TrunkSpace: Well, and that relates to the real world as well because when you’re dealing with something heavy, people always say, “You’ll look back on this and laugh.”
Sacca: (Laughter) Exactly.
TrunkSpace: And of course, it’s easier to laugh at other people who are going through heavy shit. (Laughter)
Sacca: (Laughter) That’s true. You can kind of say that about the state of our country right now. Hopefully we’ll look back on this and laugh. (Laughter)
TrunkSpace: Assuming we will physically be able to. (Laughter)
Sacca: Thank you. Well played.
Hopefully we will still exist in the future and can look back on this and laugh.

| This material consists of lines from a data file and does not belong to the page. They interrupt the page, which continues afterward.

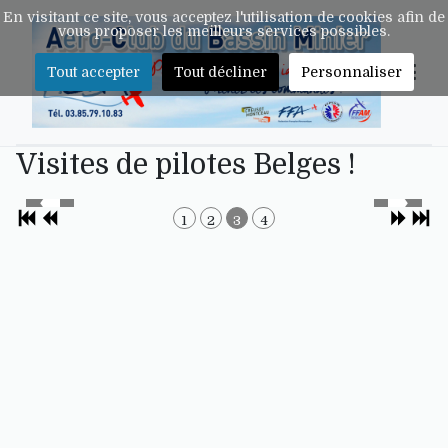
En visitant ce site, vous acceptez l'utilisation de cookies afin de
vous proposer les meilleurs services possibles.
Tout accepter
Tout décliner
Personnaliser
Visites de pilotes Belges !
1
2
3
4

TrunkSpace: OR, artificial intelligence can laugh at our expense.
Sacca: (Laughter) When singularity happens, the computers will look back and have a computerized chuckle.
TrunkSpace: (Laughter) So with season 2 of “Wrecked” kicking off, what can viewers expect from the castaways?
Sacca: So we start season 2 at the exact same moment that we ended season 1. And not to spoil, but we end season 1 with some pirates coming to the island to try to find me, my character, because it turns out that I’m absurdly wealthy. So the pirates try to ransom me and it doesn’t necessarily go as planned and they… I’m not going to give away too much… but I’ll say that they decide to stay for a little bit.
TrunkSpace: Being pirates, hopefully they brought rum.
Sacca: Well, that kind of comes into play. (Laughter)
I will say that this season has a really big turn in the middle of it where things change pretty dramatically.
TrunkSpace: And that’s when the vampires come, right? (Laughter)
Sacca: Of course! That’s when the vampires come. (Laughter)
Season 2 of “Wrecked” premieres tonight on TBS.
And to our knowledge, there are no vampires.